Prime Minister and chairwoman of Witches Without Brooms Theresa May, 151, has announced that she wants to appoint the infamous Magic Money Tree to her ministerial cabinet.
In-between meetings with the DUP and Robert Mugabe, Prime Minister May found the time to release a statement claiming that, by bringing Mr Mun-E-Tree into a ministerial position, she would be able to end austerity.
Medjic Mun-E-Tree, age unknown, has been the centre of a human rights scandal ever since Prime Minister May insisted that he didn’t exist.
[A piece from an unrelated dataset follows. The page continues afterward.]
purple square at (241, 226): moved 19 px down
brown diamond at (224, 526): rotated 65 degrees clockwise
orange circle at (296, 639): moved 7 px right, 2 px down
Mr Mun-E-Tree has also been involved in a smaller altercation with leader of the Opposition Jeremy Corbyn who, although acknowledging Mun-E-Tree’s existence, has been seen shaking five-pound notes from his gnarled branches to give to the poor.
Earlier this week Ms May invited Mr Mun-E-Tree to an impromptu Tory cabinet meeting where she planned to ply him with some sweet miracle-gro and false promises in order to bring him on board as a minister. It is reported that, during this meeting, the supercilious tree told Theresa May to ‘fuck off’.
It wouldn’t be the first time an inanimate object has cussed at the PM. During her campaign the Houses of Parliament came to life in order to say to her ‘you’re a bit of a bitch, aren’t you?’
In an interview with the Times, when asked ‘would you ever consider working with Prime Minister May in the future?’ Mr Mun-E-Tree’s reply was a curt –
‘Would you want to work with a lying c**t?’
When asked about her meeting with Mr Mun-E-Tree, PM May said ‘I’m sorry, there simply is no magic money tree. Now excuse me while I go and sell some weapons to the Saudis – that’s my magic gunny-money tree.’
May and Mun-E-Tree are set to face each-other in court on June 20th, after which we’ll know if he’s actually real or a shared hallucination.